Israel mulling tourist tax

Currently levied by 42 countries, tourist taxes are paid by non-citizens entering a country to help combat the negative effects of over-tourism and to invest in tourism-related government projects and initiatives.

By Adrian Filut, Calcalist

Israel’s mounting budget deficit is leading the country’s Ministry of Finance to consider a revenue stream already in practice in many countries worldwide—a tourist tax. The ministry is considering levying the tax alongside other budget-propping steps, several officials at the ministry told Calcalist on condition of anonymity. The Ministry of Finance is also considers doing away with a currently instated tourist VAT exemption, according to these people.

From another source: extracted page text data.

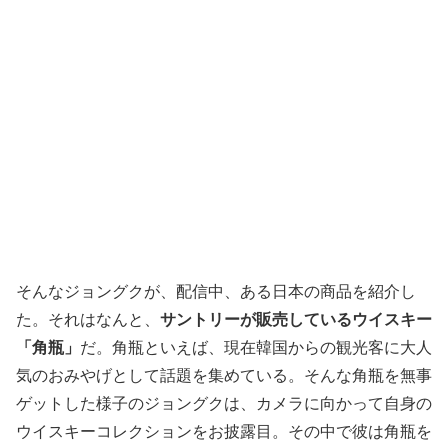
そんなジョングクが、配信中、ある日本の商品を紹介し
た。それはなんと、
サントリーが販売しているウイスキー
「角瓶」
だ。角瓶といえば、現在韓国からの観光客に大人
気のおみやげとして話題を集めている。そんな角瓶を無事
ゲットした様子のジョングクは、カメラに向かって自身の
ウイスキーコレクションをお披露目。その中で彼は角瓶を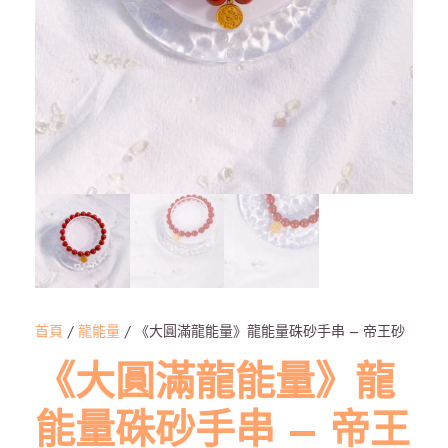
首頁
/
龍能量
/ 《大圓滿龍能量》龍能量硃砂手串 – 帝王砂
《大圓滿龍能量》龍
能量硃砂手串 – 帝王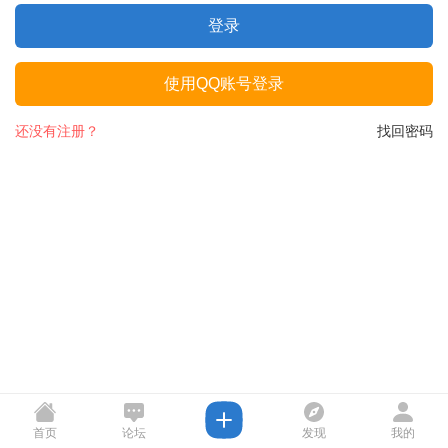
登录
使用QQ账号登录
还没有注册？
找回密码
首页
论坛
发现
我的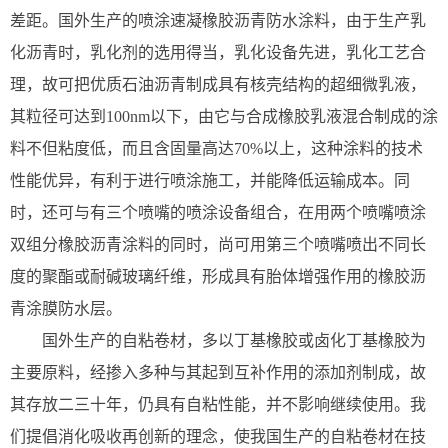
差距。国外生产的喷涂速凝橡胶沥青防水涂料，由于生产乳
化沥青时，乳化剂的选用得当，乳化设备先进，乳化工艺合
理，故可把优质石油沥青制成具有核壳结构的超细微乳液，
其粒径可达到100nm以下，由它与合成橡胶乳液混合制成的涂
料不但粘度低，而且含固量高达70%以上，这种涂料的技术
性能优异，有利于进行喷涂施工，并能降低运输成本。同
时，还可与有三个喷嘴的喷涂设备组合，在用两个喷嘴喷涂
双组分橡胶沥青涂料的同时，尚可用第三个喷嘴喷出不同长
度的聚酯或耐碱玻璃纤维，形成具有胎体增强作用的橡胶沥
青涂膜防水层。
国外生产的自粘卷材，多以丁基橡胶或卤化丁基橡胶为
主要原料，经掺入多种与其起到互补作用的添加剂制成，故
其存放二三十年，仍具有自粘性能，并不影响继续使用。我
们提倡消化吸收再创新的理念，使我国生产的自粘卷材在技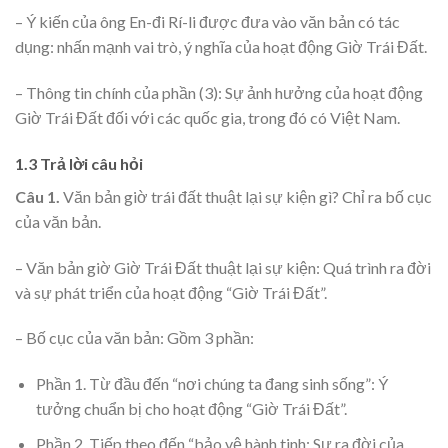
– Ý kiến của ông En-đi Rí-li được đưa vào văn bản có tác
dụng: nhấn mạnh vai trò, ý nghĩa của hoạt động Giờ Trái Đất.
– Thông tin chính của phần (3): Sự ảnh hưởng của hoạt động
Giờ Trái Đất đối với các quốc gia, trong đó có Việt Nam.
1.3 Trả lời câu hỏi
Câu 1.
Văn bản giờ trái đất thuật lại sự kiện gì? Chỉ ra bố cục
của văn bản.
– Văn bản giờ Giờ Trái Đất thuật lại sự kiện: Quá trình ra đời
và sự phát triển của hoạt động “Giờ Trái Đất”.
– Bố cục của văn bản: Gồm 3 phần:
Phần 1. Từ đầu đến “nơi chúng ta đang sinh sống”: Ý
tưởng chuẩn bị cho hoạt động “Giờ Trái Đất”.
Phần 2. Tiếp theo đến “bảo vệ hành tinh: Sự ra đời của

4.1 million tourists entered the country in 2018, staying on average nine days, according to official data from Israel’s Ministry of Tourism.

Currently levied by 42 countries, tourist taxes are paid by non-citizens entering a country to help combat the negative effects of over-tourism and to invest in tourism-related government projects and initiatives.

Different from a visa fee or a value-added tax, tourist taxes can be collected at different contact points. Japan has recently started charging departing tourists the Sayonara tax, which stands at 1,000 yen ($9.25). Tanzania charges an 18% VAT on tourist services since 2016. In Germany and Italy, different cities include tourist taxes of around 5 euros as part of accommodation fees. Other countries tax tourists’ flight tickets.